Bauern und Verbündete am Brandenburger Tor.

(Foto: IMAGO/dts Nachrichtenagentur)

Nicht nur Landwirte blockieren Autobahnen und das Brandenburger Tor, zahlreiche Berufsgruppen schließen sich dem Bauernprotest an. Zwei Botschaften sind den Teilnehmern wichtig: Wut und Abgrenzung.

Morgens um 7 Uhr auf einer Autobahnbrücke in Birkenwerder, nördlich von Berlin. Beide Zufahrten sind blockiert, nicht von Traktoren, sondern von wenigen LKW und vielen Kleintransportern.
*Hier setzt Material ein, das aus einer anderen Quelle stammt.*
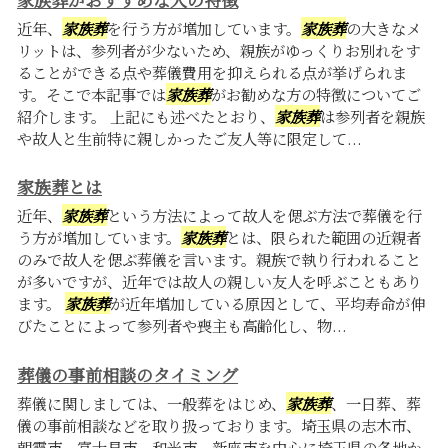
近年、
家族葬
を行う方が増加しています。
家族葬
の大きなメ
リットは、参列者が少ないため、親族がゆっくりお別れをす
ることができる点や葬儀費用を抑えられる点が挙げられま
す。そこで本記事では
家族葬
がお勧めな方の特徴についてご
紹介します。 上記にも述べたとおり、
家族葬
は参列者を親族
や故人と生前特に親しかったご友人等に限定して...
家族葬とは
近年、
家族葬
という方法によって故人を偲ぶ方法で葬儀を行
う方が増加しています。
家族葬
とは、限られた範囲の近親者
のみで故人を偲ぶ葬儀を言います。親族で執り行われること
が多いですが、近年では故人の親しい友人を呼ぶこともあり
ます。
家族葬
が近年増加している原因として、平均寿命が伸
びたことによって参列者や喪主も高齢化し、物...
葬儀の事前相談のタイミング
葬儀に関しましては、一般葬をはじめ、
家族葬
、一日葬、葬
儀の事前相談などを取り扱っております。埼玉県の志木市、
朝霞市、富士見市、和光市、新座市を中心に埼玉県の各地か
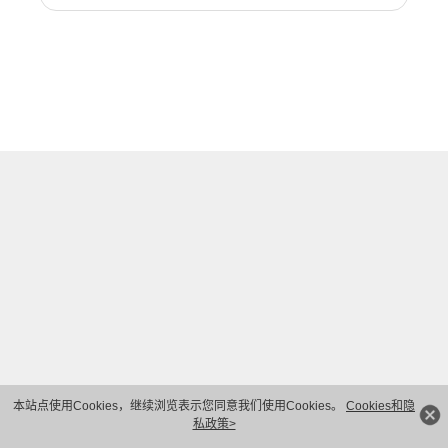
本站点使用Cookies，继续浏览表示您同意我们使用Cookies。
Cookies和隐
私政策>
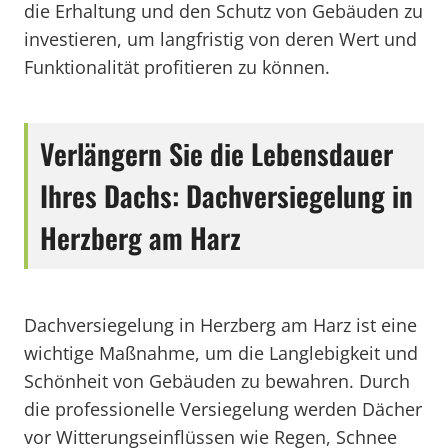
die Erhaltung und den Schutz von Gebäuden zu
investieren, um langfristig von deren Wert und
Funktionalität profitieren zu können.
Verlängern Sie die Lebensdauer
Ihres Dachs: Dachversiegelung in
Herzberg am Harz
Dachversiegelung in Herzberg am Harz ist eine
wichtige Maßnahme, um die Langlebigkeit und
Schönheit von Gebäuden zu bewahren. Durch
die professionelle Versiegelung werden Dächer
vor Witterungseinflüssen wie Regen, Schnee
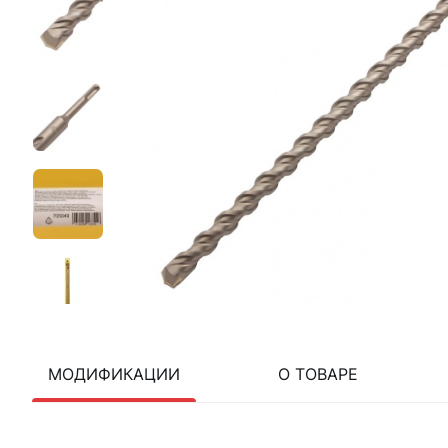
МОДИФИКАЦИИ
О ТОВАРЕ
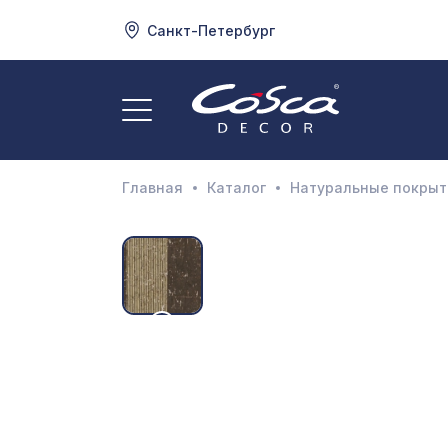
Санкт-Петербург
3
А
Главная
Каталог
Натуральные покрыт
Д
И
М
Н
П
П
Р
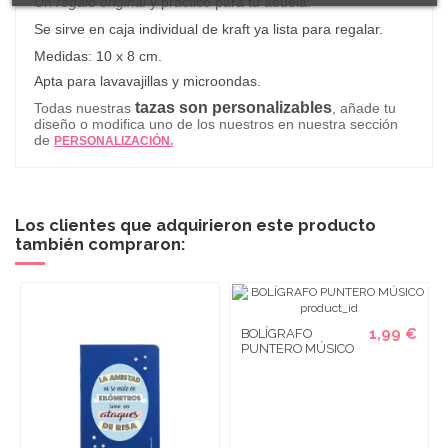
Un
regalo original
y práctico para tu abuela.
Se sirve en caja individual de kraft ya lista para regalar.
Medidas: 10 x 8 cm.
Apta para lavavajillas y microondas.
tazas son personalizables
Todas nuestras
, añade tu
diseño o modifica uno de los nuestros en nuestra sección
de
PERSONALIZACIÓN.
Los clientes que adquirieron este producto
también compraron:
1,99 €
BOLÍGRAFO
PUNTERO MÚSICO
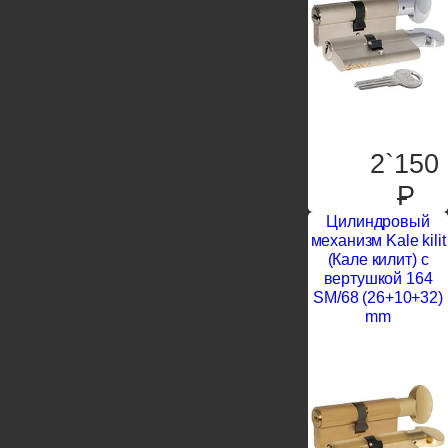
2`150
P
Цилиндровый
механизм Kale kilit
(Кале килит) с
вертушкой 164
SM/68 (26+10+32)
mm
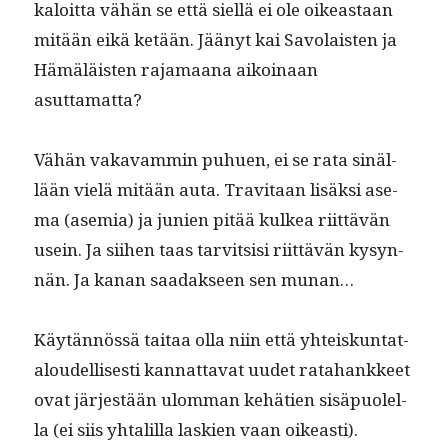
kaloit­ta vähän se että siel­lä ei ole oikeas­t­aan
mitään eikä ketään. Jäänyt kai Savolais­ten ja
Hämäläis­ten raja­maana aikoinaan
asuttamatta?
Vähän vakavam­min puhuen, ei se rata sinäl­
lään vielä mitään auta. Trav­i­taan lisäk­si ase­
ma (asemia) ja junien pitää kulkea riit­tävän
usein. Ja siihen taas tarvit­sisi riit­tävän kysyn­
nän. Ja kanan saadak­seen sen munan…
Käytän­nössä taitaa olla niin että yhteiskun­tat­
aloudel­lis­es­ti kan­nat­ta­vat uudet rata­hankkeet
ovat jär­jestään ulom­man kehä­tien sisäpuolel­
la (ei siis yhtalil­la lask­ien vaan oikeasti).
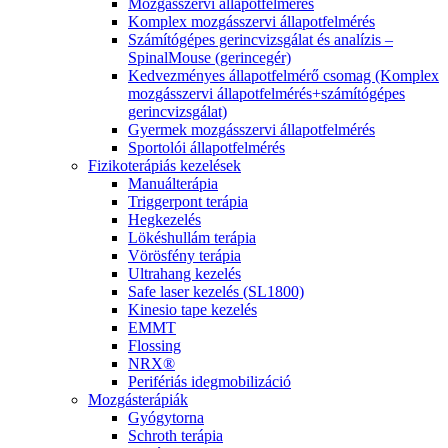
Mozgásszervi állapotfelmérés
Komplex mozgásszervi állapotfelmérés
Számítógépes gerincvizsgálat és analízis –
SpinalMouse (gerincegér)
Kedvezményes állapotfelmérő csomag (Komplex
mozgásszervi állapotfelmérés+számítógépes
gerincvizsgálat)
Gyermek mozgásszervi állapotfelmérés
Sportolói állapotfelmérés
Fizikoterápiás kezelések
Manuálterápia
Triggerpont terápia
Hegkezelés
Lökéshullám terápia
Vörösfény terápia
Ultrahang kezelés
Safe laser kezelés (SL1800)
Kinesio tape kezelés
EMMT
Flossing
NRX®
Perifériás idegmobilizáció
Mozgásterápiák
Gyógytorna
Schroth terápia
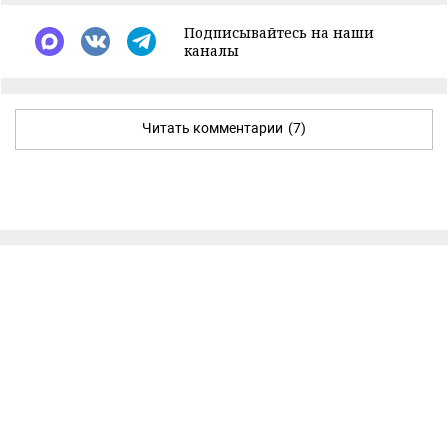
Подписывайтесь на наши
каналы
Читать комментарии
(7)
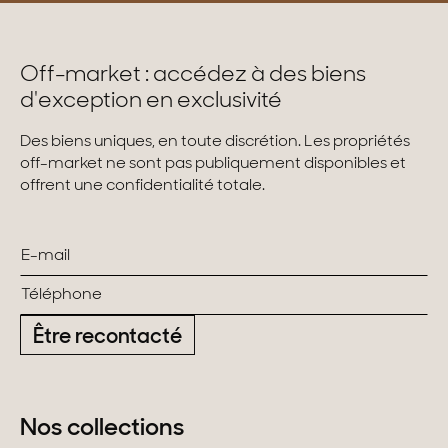
Off-market : accédez à des biens
d'exception en exclusivité
Des biens uniques, en toute discrétion. Les propriétés
off-market ne sont pas publiquement disponibles et
offrent une confidentialité totale.
Être recontacté
Nos collections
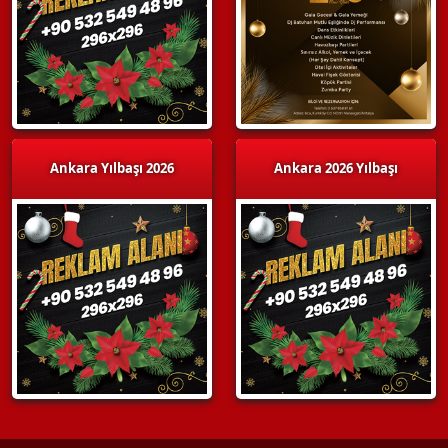
Ankara Yılbaşı 2026
Ankara 2026 Yılbaşı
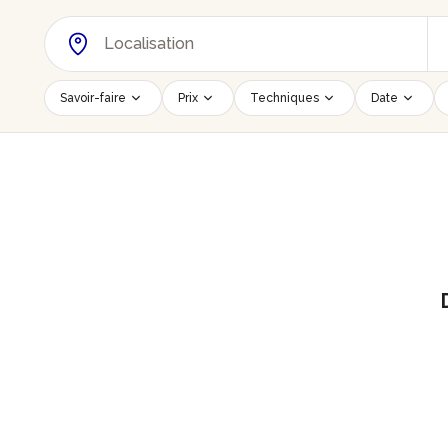
Savoir-faire
Prix
Techniques
Date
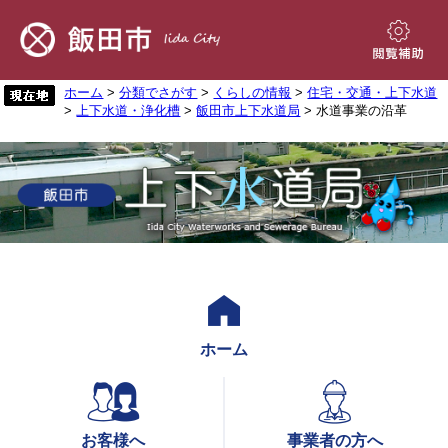
ペ
メ
ー
ニ
ジ
ュ
閲
の
ー
覧
先
を
ホーム
>
分類でさがす
>
くらしの情報
>
住宅・交通・上下水道
補
>
上下水道・浄化槽
>
飯田市上下水道局
> 水道事業の沿革
頭
飛
助
で
ば
す。
し
て
本
文
へ
ホーム
お客様へ
事業者の方へ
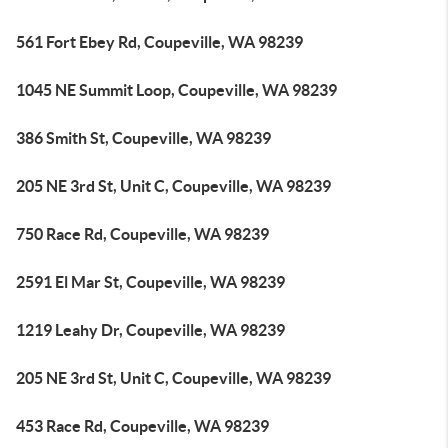
561 Fort Ebey Rd, Coupeville, WA 98239
1045 NE Summit Loop, Coupeville, WA 98239
386 Smith St, Coupeville, WA 98239
205 NE 3rd St, Unit C, Coupeville, WA 98239
750 Race Rd, Coupeville, WA 98239
2591 El Mar St, Coupeville, WA 98239
1219 Leahy Dr, Coupeville, WA 98239
205 NE 3rd St, Unit C, Coupeville, WA 98239
453 Race Rd, Coupeville, WA 98239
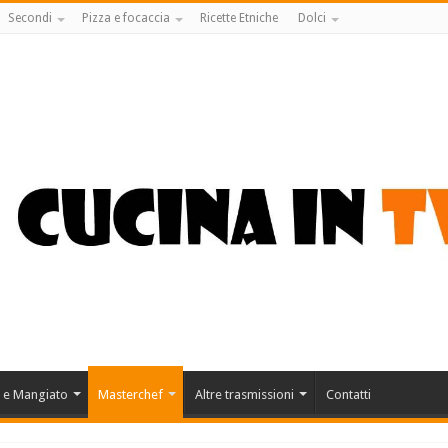
Secondi
Pizza e focaccia
Ricette Etniche
Dolci
 e Mangiato
Masterchef
Altre trasmissioni
Contatti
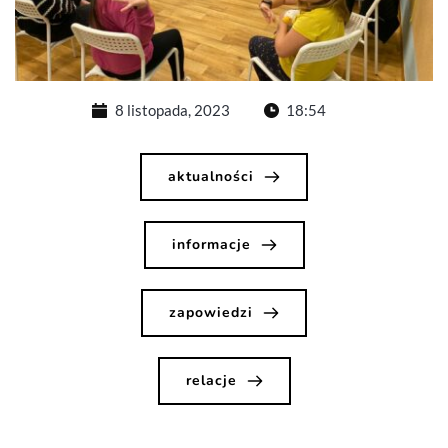
8 listopada, 2023
18:54
aktualności
informacje
zapowiedzi
relacje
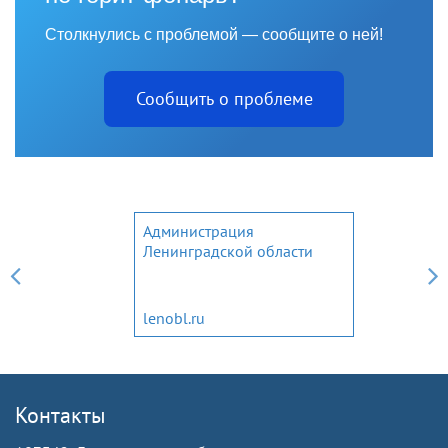
Столкнулись с проблемой — сообщите о ней!
Сообщить о проблеме
Администрация
Ленинградской области
lenobl.ru
Контакты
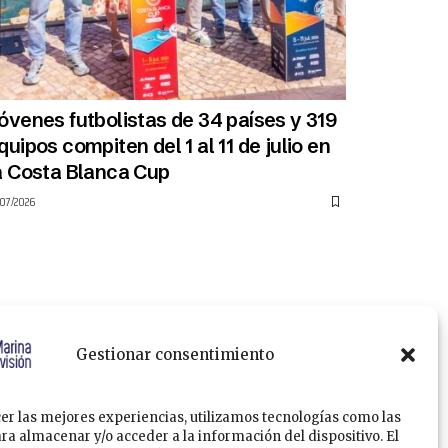
óvenes futbolistas de 34 países y 319
quipos compiten del 1 al 11 de julio en
a Costa Blanca Cup
/07/2026
Gestionar consentimiento
er las mejores experiencias, utilizamos tecnologías como las
ra almacenar y/o acceder a la información del dispositivo. El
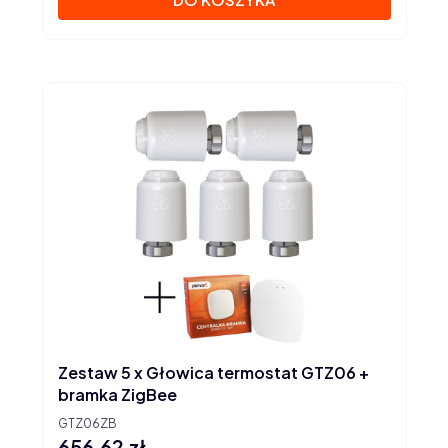
Zestaw 5 x Głowica termostat GTZ06 +
bramka ZigBee
GTZ06ZB
656,62 zł
Cena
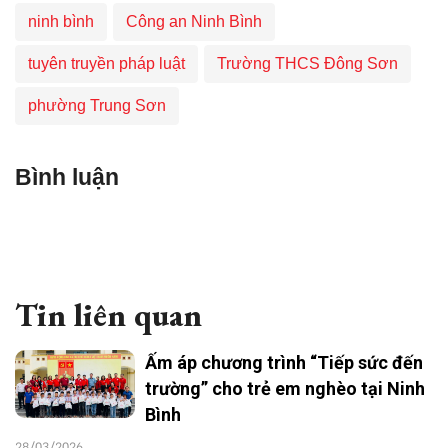
ninh bình
Công an Ninh Bình
tuyên truyền pháp luật
Trường THCS Đông Sơn
phường Trung Sơn
Bình luận
Tin liên quan
Ấm áp chương trình “Tiếp sức đến
trường” cho trẻ em nghèo tại Ninh
Bình
28/03/2026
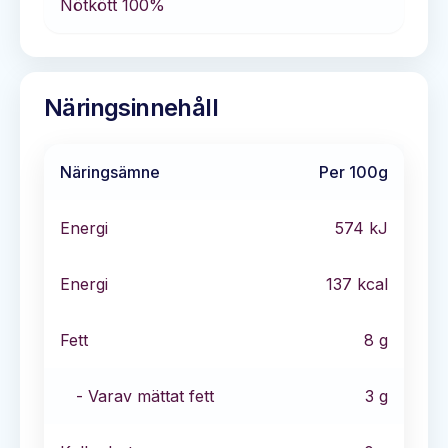
Nötkött 100%
Näringsinnehåll
Näringsämne
Per 100g
Energi
574
kJ
Energi
137
kcal
Fett
8
g
- Varav mättat fett
3
g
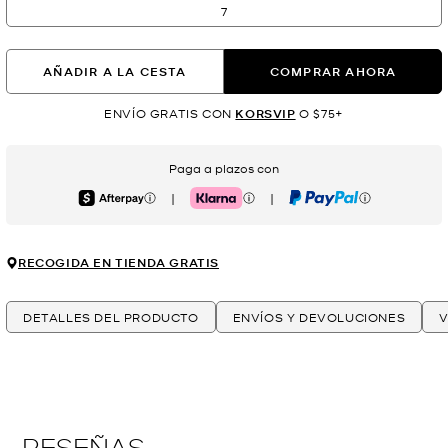
7
AÑADIR A LA CESTA
COMPRAR AHORA
ENVÍO GRATIS CON
KORSVIP
O $75+
Paga a plazos con
|
|
Afterpay
Klarna
PayPal
RECOGIDA EN TIENDA GRATIS
DETALLES DEL PRODUCTO
ENVÍOS Y DEVOLUCIONES
V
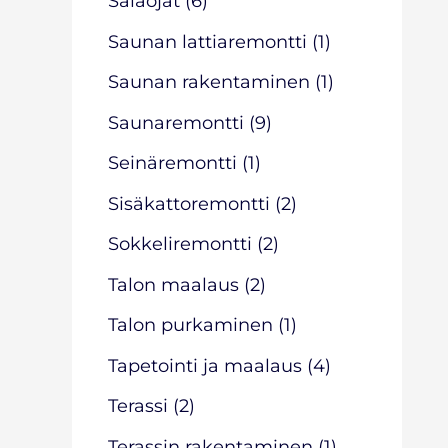
Salaojat
(6)
Saunan lattiaremontti
(1)
Saunan rakentaminen
(1)
Saunaremontti
(9)
Seinäremontti
(1)
Sisäkattoremontti
(2)
Sokkeliremontti
(2)
Talon maalaus
(2)
Talon purkaminen
(1)
Tapetointi ja maalaus
(4)
Terassi
(2)
Terassin rakentaminen
(1)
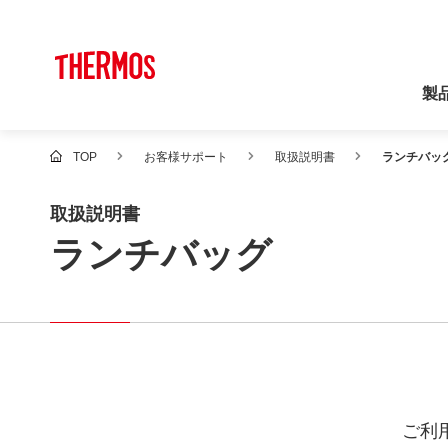
製
TOP
お客様サポート
取扱説明書
ランチバッ
取扱説明書
ランチバッグ
ご利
Die Logos an den Fahrzeugen werben für Tischler, Garten- und Landschaftsbauunternehmen und andere Handwerksbetriebe. Sogar ein Wohnmobil ist dabei.

Traktoren gibt es auch, sie parken in der Schleife, die eine der beiden Autobahnauffahrten bildet. Doch die Mehrzahl der Teilnehmer scheint keinen landwirtschaftlichen Hintergrund zu haben. Wütend sind sie trotzdem. Sehr wütend.

"Unser Abgabensystem in Deutschland ist völlig aus dem Gleichgewicht geraten", holt die Versammlungsleiterin aus, die sich als Sandra vorstellt und nach eigenen Angaben einen Fuhrbetrieb leitet. "Die Abgaben, die eigentlich dazu da sein sollten, um Gesundheitswesen, Bildungswesen, Infrastruktur und so weiter zu finanzieren, die werden mittlerweile ans Ausland verschenkt."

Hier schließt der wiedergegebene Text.